The concept of Light in her work will make the wearer seem to glow from within the garment. If the drug induced artistic inspiration of the 1960s has changed so much, what else has? Are we in a better place now? I was particularly pleased by her explanation of sewing techniques. The Korean seams in particular are very effective in her garments, as they are in Korean Pojagi wrapping cloths. The construction using multiple layers in some of these garments suggests the indigo dyed multi-layered jackets made by the Chinese minority Miao people, which may not have been what the artist had in mind at all, but which resonates with me. This inclusivity of multiple traditional and historic concepts and cutting-edge 21st century techniques is emblematic of a rich artistic world view. Dr Sun Young Choi has created a unique and visually enticing collection. Bravo.
Barbara Shapiro
Past Textile Society of America Board Member
Advisory Board Member Textile Arts Council FAMSF
This exhibition is an outcome of thinking about fashion and mentality that elicits a tension between matter and mind, and secular and sacred, respectively.

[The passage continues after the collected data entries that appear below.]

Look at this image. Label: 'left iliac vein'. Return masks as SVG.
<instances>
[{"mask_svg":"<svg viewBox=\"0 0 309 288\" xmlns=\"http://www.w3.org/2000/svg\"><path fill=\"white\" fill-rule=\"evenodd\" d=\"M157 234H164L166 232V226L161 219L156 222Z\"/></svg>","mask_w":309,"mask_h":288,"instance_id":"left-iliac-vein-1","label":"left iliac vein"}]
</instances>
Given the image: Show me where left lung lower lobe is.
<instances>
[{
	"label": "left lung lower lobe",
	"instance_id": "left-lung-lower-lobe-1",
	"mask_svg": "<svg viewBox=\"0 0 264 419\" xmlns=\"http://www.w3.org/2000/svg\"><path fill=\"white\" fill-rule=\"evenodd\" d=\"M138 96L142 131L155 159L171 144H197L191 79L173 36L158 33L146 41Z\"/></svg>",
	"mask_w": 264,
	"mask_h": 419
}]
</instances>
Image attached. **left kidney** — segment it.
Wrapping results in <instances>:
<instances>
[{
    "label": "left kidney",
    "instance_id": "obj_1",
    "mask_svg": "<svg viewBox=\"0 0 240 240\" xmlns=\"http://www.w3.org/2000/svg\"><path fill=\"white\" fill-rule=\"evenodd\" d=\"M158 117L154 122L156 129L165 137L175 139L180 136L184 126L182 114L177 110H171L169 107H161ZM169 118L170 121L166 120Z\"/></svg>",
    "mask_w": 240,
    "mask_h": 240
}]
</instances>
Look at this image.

Images dominate our current era. Knowingly or unknowingly, we are captivated by images, which hold sway over our thoughts and behaviours. Living in this era that overflows with myriad images, we can see the way images drive our desires and how desperately we cling to the virtual world.
Adrian Piper, an American philosopher, said that there is a close relationship between the 1960s and the first decade of the new millennium, and characterized that relationship with an emphasis on images. Piper then added that what drove the renaissance of images in the 1960s was the psychedelia.

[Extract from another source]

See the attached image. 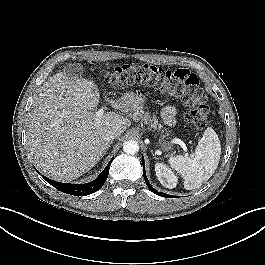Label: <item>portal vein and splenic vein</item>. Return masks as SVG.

If psychedelics were the spiritual basis of the 1960s, what is or should be its basis in the modern-day world?
I define the association between the 1960s and this decade as the emphasis on images and the pursuit of mentality. In expressing the connection between the two time periods in clothing, I have expressed not the giddy and nauseating psychedelic images, but the transcendentality or mentality of the images as converted by the light by combining the visual illusion that is emphasized in visual art as part of psychedelic art and the images of radiating strokes of light that spread out in all directions.

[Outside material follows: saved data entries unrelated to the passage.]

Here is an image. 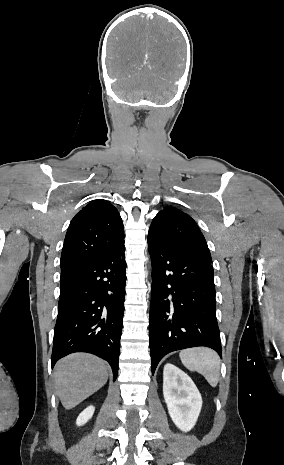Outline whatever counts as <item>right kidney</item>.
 Returning <instances> with one entry per match:
<instances>
[{
    "label": "right kidney",
    "mask_w": 284,
    "mask_h": 465,
    "mask_svg": "<svg viewBox=\"0 0 284 465\" xmlns=\"http://www.w3.org/2000/svg\"><path fill=\"white\" fill-rule=\"evenodd\" d=\"M94 411L95 407H87V409H84V411L80 413L79 417H77L76 425H78V427H82V425L88 423L89 419L93 417Z\"/></svg>",
    "instance_id": "right-kidney-1"
}]
</instances>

Since ancient times, light has served as a figurative essence that symbolizes the divinity of the absolute being. In Christianity, too, light is the most important essence, as it connects heaven and earth, the sacred and the secular. The early Greek fathers of the Orthodox Church thought that as beauty itself, God mediated between us and the ideal world through the symbol of physical or spiritual light. They believed that light occurred on earth from the discharge of light as such, that the divine beauty of heaven could be re-enacted through the splendour of colour and the physical luxury that symbolized light, and souls could be elevated through such re-enactment.
A total of eighteen outfits were designed to remind modern-day digital natives not of the negative aspects of images, but of the beauty and innate meaning of light as the origin that creates images by expressing the longing for the absolute and spiritual beauty that is symbolized by light.
Specifically, I have used a moiré fringe and pronounced effect as my motifs in developing designs. To highlight the theme by tapping into these two effects, I have developed clothing with unique layered structures with a printed pattern.
In The Origin of the Work of Art, Martin Heidegger said, “Beauty is the way in which truth occurs as unconcealment.” Similarly, I hope the light of revelatory truth that the invisible God as the transcendental being presents to us will reveal something of itself through this collection.